Ironically, the first people to experiment with the idea of the new frontier of the mind were the Beats. They had this vision of the USA as already full of people, streets, cities, industrial farms, so their idea was to make the road west again, but exploring a new frontier: the mind. Of course, sometimes that involved drugs, but the new frontier at that time was the spirit, the mind, the inland empire. The irony comes when this idea is now repeated by the people at Google, and Apple: they also talk about the new frontier – no longer space – but the digital world. They want to turn the human being into a pure digital spirit, that’s the new frontier for them. So, you can consider Vegas a transition to this new world. That’s why it’s the most American city, but also the worst…
The failure or corruption of the American dream is a strong theme in both movies. Is the American dream dead? Was it ever true? What interests you about the idea of the American dream?
The American Dream is complicated. It comes from far away, it’s always turning in something else. As I said, the new dream could be to become immortal in the digital world. I don’t want to get into a definition of the American Dream – that would need several books – but I can say that, in my opinion, the dream is the same for everyone: live comfortably, have a good life, have children (or not), a place to live and be happy in doing what you’re doing.

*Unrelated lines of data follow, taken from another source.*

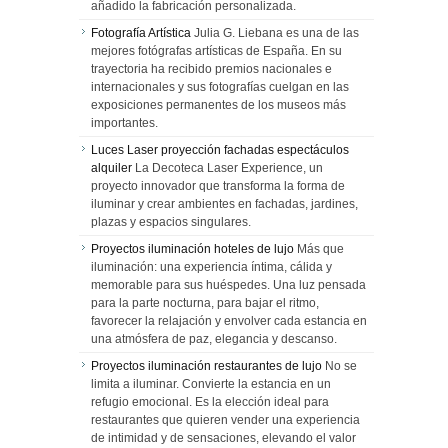
añadido la fabricación personalizada.
Fotografía Artística
Julia G. Liebana es una de las
mejores fotógrafas artísticas de España. En su
trayectoria ha recibido premios nacionales e
internacionales y sus fotografías cuelgan en las
exposiciones permanentes de los museos más
importantes.
Luces Laser proyección fachadas espectáculos
alquiler
La Decoteca Laser Experience, un
proyecto innovador que transforma la forma de
iluminar y crear ambientes en fachadas, jardines,
plazas y espacios singulares.
Proyectos iluminación hoteles de lujo
Más que
iluminación: una experiencia íntima, cálida y
memorable para sus huéspedes. Una luz pensada
para la parte nocturna, para bajar el ritmo,
favorecer la relajación y envolver cada estancia en
una atmósfera de paz, elegancia y descanso.
Proyectos iluminación restaurantes de lujo
No se
limita a iluminar. Convierte la estancia en un
refugio emocional. Es la elección ideal para
restaurantes que quieren vender una experiencia
de intimidad y de sensaciones, elevando el valor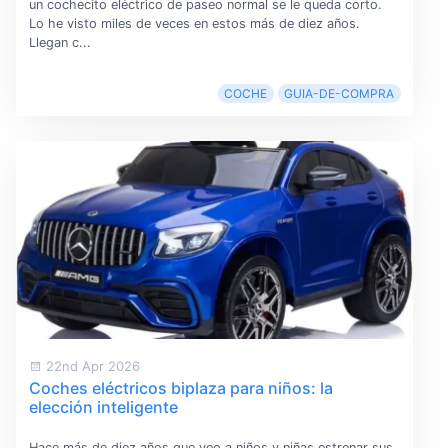
un cochecito eléctrico de paseo normal se le queda corto.
Lo he visto miles de veces en estos más de diez años.
Llegan c...
COCHE
GUIA-DE-COMPRA
22nd Apr 2026
Coches eléctricos biplaza para niños: la
elección inteligente
Hace más de diez años que veo a niños y niñas estrenar sus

The fundamental difference between the American or the French dream, for example, is that the French dream was built on the collective: the idea of the French Revolution was to build a world together, where inequality would decrease. The American dream is the opposite: you can reach your goal, but for you (and possibly your family), alone. That’s partly why Hollywood films are full of single heroes or superheroes, the “special one” who succeeds and saves the world, etc. That’s a big difference, although the goal is the same: to have a good life. But don’t worry, the French dream has now also been totally destroyed by the apocalyptic global governance…
Artists and musicians are a huge part of the story in both Las Vegas: Meditation and Detroit: Wild City. Why do you feel artists are important voices or good sources of information to learn about a place? What can you learn from their experience?
In Detroit, one of the characters was a poet. I found those poems beautiful and felt they described the Detroit atmosphere remarkably well. But back in Paris, strangely those poems seemed less strong. That’s what I love about “local” artistic creations, they are linked to the place where they blossomed. It’s another landscape of the city: the mental landscape. Local musicians are an important part of Las Vegas and music will be important in my next projects too.